Tax is a consideration but concessions are no reason to make an investment. The greater priorities are the after-tax return and the risks you take to achieve it.
But governments know they can lead the community - like a bull can be led by the nose - by simply tweaking the tax system.
Who can imagine any sane person locking their money into a 40-year investment with little control over the outcome (or the fees) and at the government's whim as to whether we can get our hands on all the money in the end?
That, of course, is our superannuation system.
Yet we've happily put almost $1.8 trillion into super because we are forced to and because of the tax deductions.
It could easily be argued that Australians' obsession with residential property is not only the desire to put a roof over our heads but because our homes have capital gains tax-free status.

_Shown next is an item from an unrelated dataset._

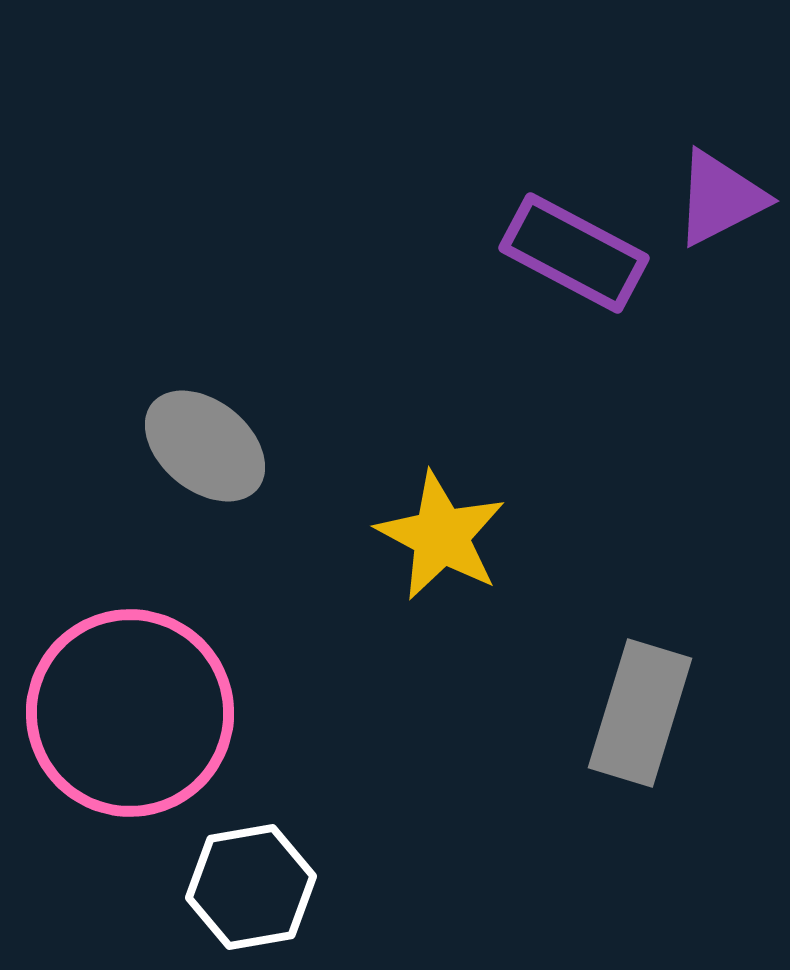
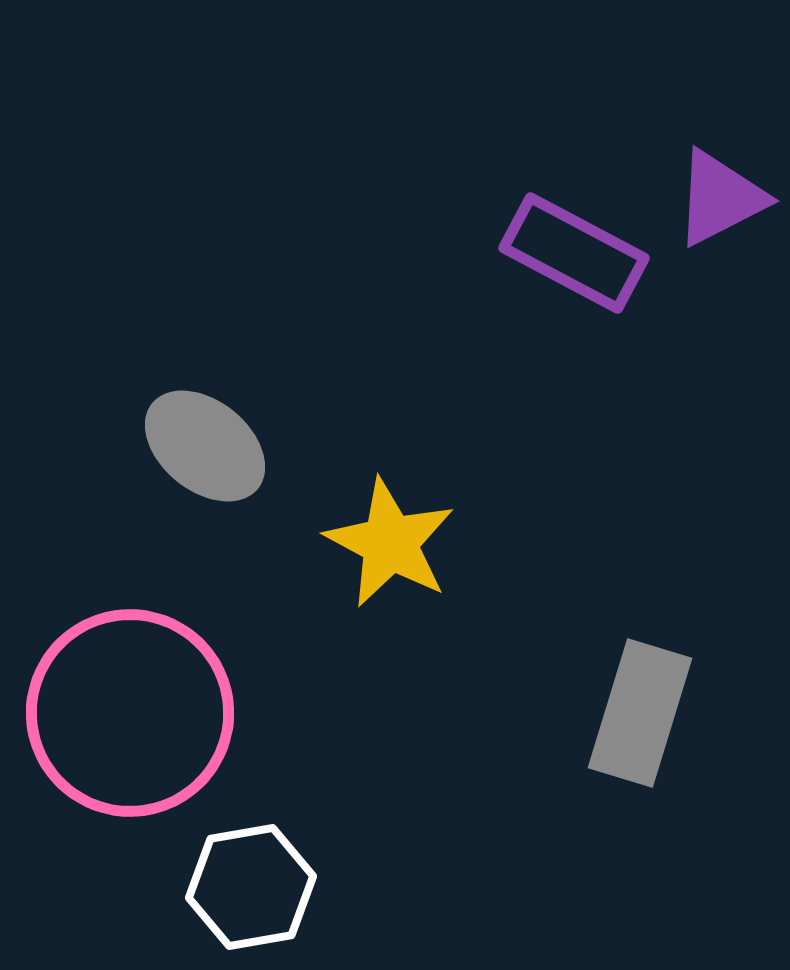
yellow star: moved 51 px left, 7 px down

We know that this can help us build our wealth. Take it one step further and people move into negatively geared property because it offers an easy way of reducing their income tax, with the expectation the investment will rise in value over time.
If you make a profit, the magnificence of CGT is that it is discounted by 50% before you pay it and you have complete control over when you pay it. It makes tax sense (market conditions notwithstanding) to sell assets when you have a year of especially low income.